New Research Network to Enhance Dementia Care, Outcomes and Offer Access to Clinical Trials

Dementia Trials Ireland (DTI) is an exciting new dementia research network that will offer, every person in Ireland living with or at risk of dementia, the opportunity to access clinical trials. Over 65,000 people in Ireland are living with the condition.

happy older man with general practioner

Involving both lay and professional members of Ireland’s dementia community, Dementia Trial Ireland aims to significantly increase the capacity and capability to successfully undertake clinical trials across the range of stages of dementia from preclinical to advanced stage and different types of dementia including Alzheimer’s disease, dementia with Lewy bodies, frontotemporal dementia, vascular dementia and others.

GBHI faculty members Iracema Leroi and Seán Kennelly are principal investigator and co-lead of the project which is funded by the Health Research Board for five years.

To date, only a few centers in Ireland have conducted dementia trials, meaning that only a handful of people with dementia have had the opportunity to participate in a study and access a potentially important treatment.
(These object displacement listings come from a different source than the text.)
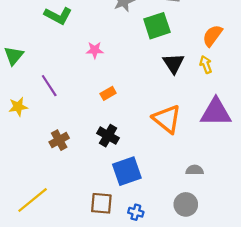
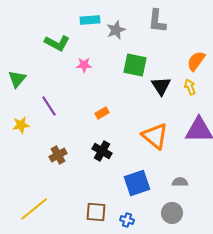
green square: (157, 26) -> (135, 65), moved, turned 30
pink star: (95, 50) -> (84, 65), moved
blue square: (127, 171) -> (137, 183), moved

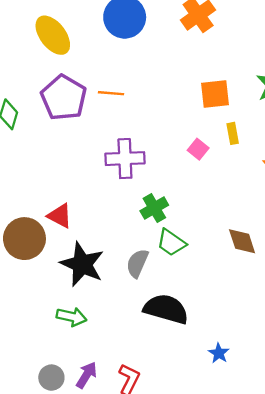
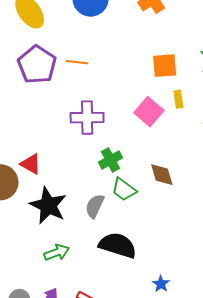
pink square: (198, 149) -> (149, 112), size x1.6
brown diamond: (242, 241) -> (162, 175), moved
green arrow: (72, 317) -> (57, 252), moved, turned -35

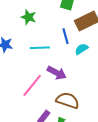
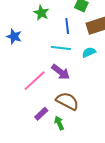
blue line: (66, 36) -> (67, 26), moved
cyan line: (40, 48) -> (61, 48), moved

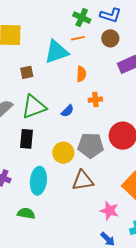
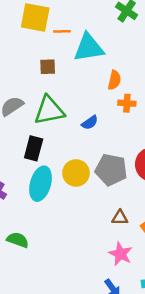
orange line: (78, 38) -> (62, 31), moved
orange cross: (95, 100) -> (127, 103), moved
cyan ellipse: (38, 181) -> (41, 184), moved
brown triangle: (83, 181) -> (120, 218), moved, size x0.6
This needs to change. Ireland must take its place at the international table of those changing the landscape for dementia treatment. This is the only way that people in Ireland will have early access to new treatments when they at last start emerging.

DTI will support a range of trials: from social and creative arts interventions such as dance therapy to complex drug interventions. It will include all members of the dementia community, healthy volunteers, people with dementia and caregivers, working towards the common goal of improving the lives of Ireland’s residents at risk of, or living with dementia.

Iracema Leroi, DTI lead, GBHI faculty member and Associate Professor of Geriatric Psychiatry at Trinity College said:

“In the past 25 years nearly all the clinical trials for new dementia drugs have not been successful. In most fields this would cause profound nihilism. However, the overwhelming need for trials, and the high prevalence of Alzheimer’s disease and other dementias, demands that we in the dementia community continue seeking a solution. Giving up is not an option. In Ireland, we talk a lot about ‘brain health’ and ‘dementia prevention’, however our ability to arrest progression of dementia remains inadequate. Hence, clinical trials must continue. We need more trials, more interventions to trial, and more people volunteering to participate in trials.”

Seán Kennelly, GBHI faculty member, consultant physician, Tallaght University Hospital, Clinical Associate Professor of Medical Gerontology and Director of the Institute for Memory and Cognition and DTI co-lead said:

“This is how cancer drugs have succeeded so well, and this is the only way we can move forward as a dementia community." National and regional infrastructures to support clinical trials for cancer have dramatically improved survival rates, showing that research works. "We are at a really important intersection where we’re learning more all the time about the biology that’s causing these dementia syndromes and as result are increasing the repertoire of agents to treat or even potentially prevent them happening in the future.”